Naoum al-Labaki
| Naoum al-Labaki (ar) نعوم اللبكي | |
| |
| Fonctions | |
|---|---|
| Président de la Chambre des députés | |
| – (1 an et 6 jours) |
|
| Prédécesseur | Habib Pacha es-Saad |
| Successeur | Emile Edde |
| Biographie | |
| Date de naissance | |
| Date de décès | |
| Nationalité | libanaise |
| Enfants | Salah al-Labaki |
| Présidents de la Chambre des députés | |
Naoum al-Labbaki (arabe : نعوم اللبكي ; 1875 – 21 octobre 1924) était un journaliste libanais et le premier président du Parlement libanais.
Une des figures du renouveau libanais et auteur de la Nahda, il combattit le confessionnalisme et milita pour la recréation du Liban après la Première Guerre Mondiale.
Biographie
Il est né à Baabdat, dans le Moutasarrifat du Mont-Liban en 1875.
Il émigra au Brésil, où il fonda plusieurs journaux, par le biais desquels il combattit l’Empire ottoman qui étouffait son pays, mais aussi et surtout les prémices du confessionalisme qui émergeait déjà[1]. Ses plus importants journaux furent Al-Manahir[2] et Al Arz[3]. Il est considéré comme une des figures du courant Mahjar[4].
Il retourna au Liban en 1908, et continua de publier le journal à Beyrouth, dans le village de Baabdat[2]. Pourchassé sans répit par les soldats ottomans de plus en plus cruels et vindicatifs à mesure qu’ils sentaient la fin de l'Empire Ottoman proche, il a mené pendant quatre longues années une vie de fugitif.

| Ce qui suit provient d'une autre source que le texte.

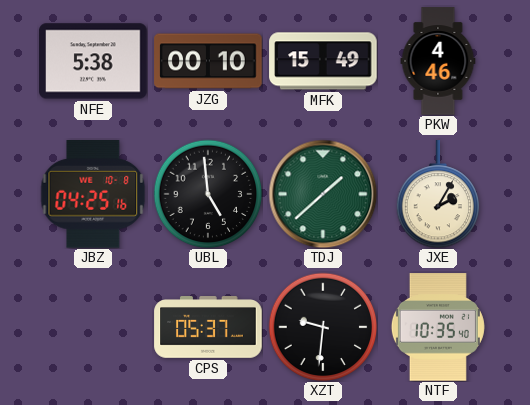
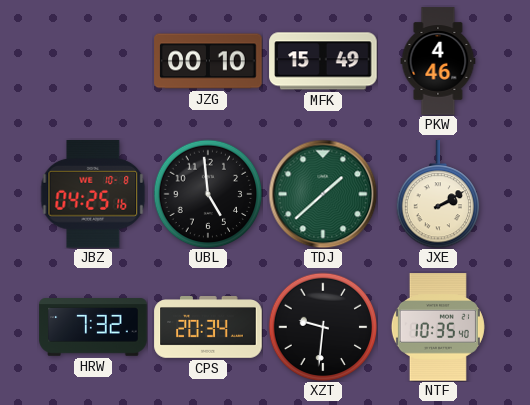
NFE: 5:38 -> none
JXE: 2:05 -> 2:10
HRW: none -> 7:32
CPS: 05:37 -> 20:34
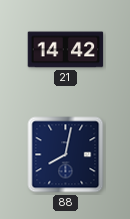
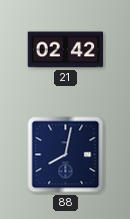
21: 14:42 -> 02:42
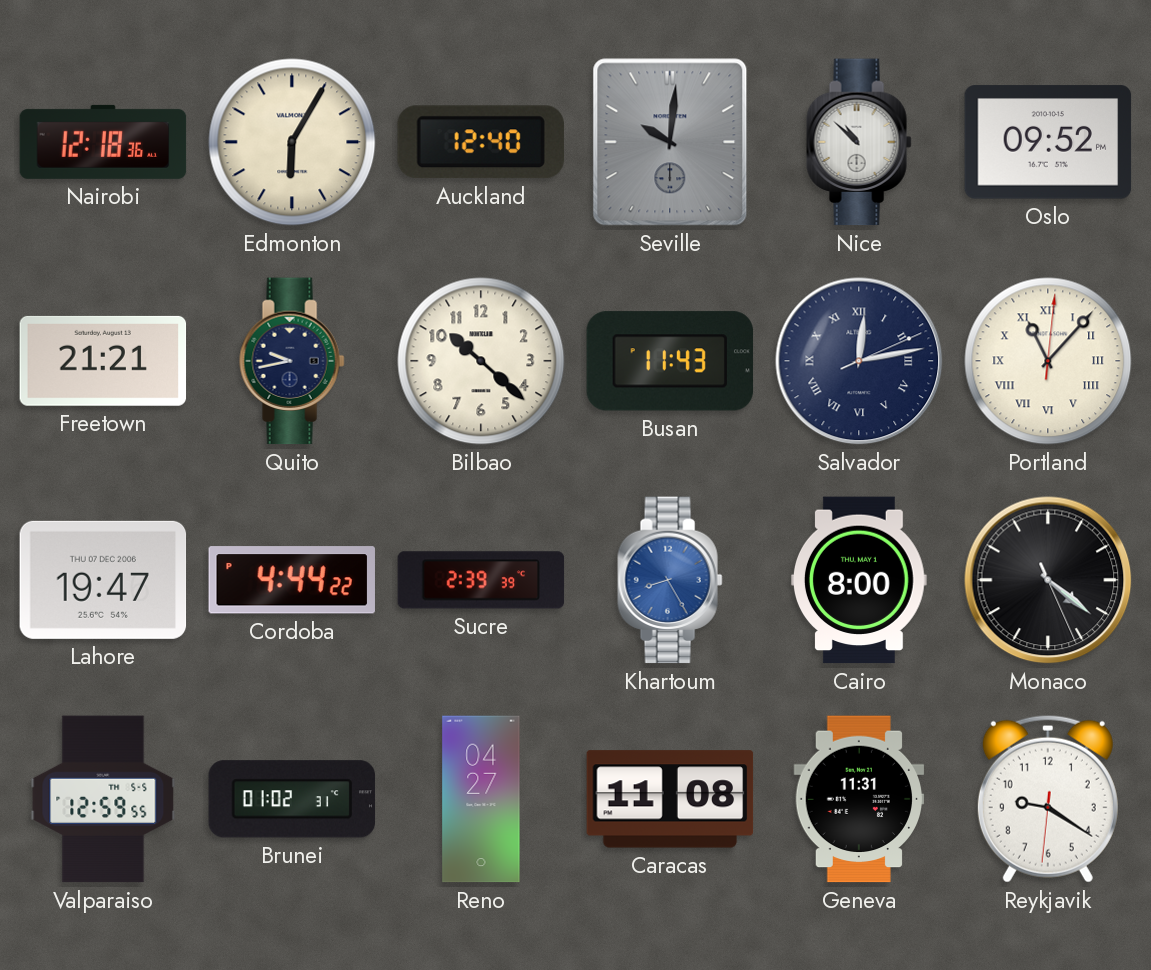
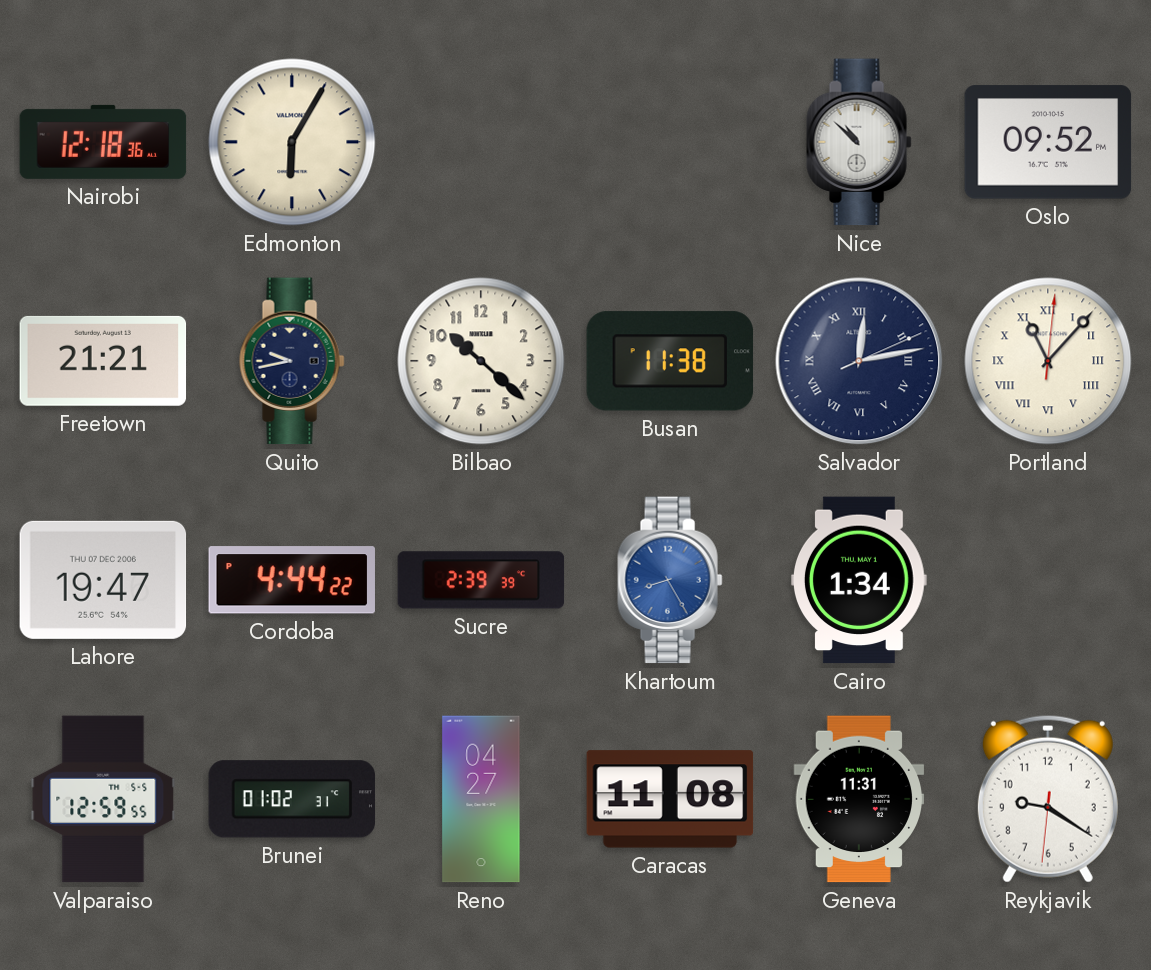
Auckland: 12:40 -> none
Seville: 10:01 -> none
Busan: 11:43 -> 11:38
Cairo: 8:00 -> 1:34
Monaco: 4:21 -> none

Caché dans les grottes des hauteurs de Sannine, il trouvait le moyen de confier régulièrement aux habitants de Baskinta, qui le protégeaient au péril de leur vie, des pamphlets et des articles à distribuer et à publier. Il y écrivait sa haine de l’occupant et ses idées pour son pays[1].
Il dessina une ébauche de drapeau libanais qu’il présentait entièrement blanc avec un cèdre en son milieu[1].
Après la Première Guerre mondiale, il fut élu député au Conseil représentatif du Liban puis président de celui-ci en 1923 et occupa ce poste jusqu'à sa mort le 21 octobre 1924[5].
Il est le père de Salah al-Labaki.
Il meurt le 21 octobre 1924[6], à l'âge de 49 ans, emporté par un arrêt cardiaque durant un discours devant l’Assemblée nationale[1].
Postérité
Références
- 1 2 3 4 « À l’aube de notre Liban... », sur L'Orient-Le Jour, (consulté le )
- 1 2 « موسوعة شبكة المعرفة الريفية » [archive du ], sur archive.is, (consulté le )
- ↑ (ar) صقر أبو فخر, « يوسف الخازن ودولة اليهود: وعي مبكر لمخاطر الصهيونية », Al-Araby, (lire en ligne)
- ↑ « Pioneering Voices of the Diaspora: Maronite Literary Landscapes and Their Resonance »
, sur le site de l'Université Saint-Esprit de Kaslik - ↑ « الجمهورية اللبنانية - مجلس النواب | لمحة تاريخية | » [archive du ], (consulté le )
- ↑ (ar) مركز الابحاث والدراسات في المعلوماتية القانونية, « المجلس النيابي الدورة العادية الثانية - الجلسة السابعة 1924 », sur 77.42.251.205 (consulté le )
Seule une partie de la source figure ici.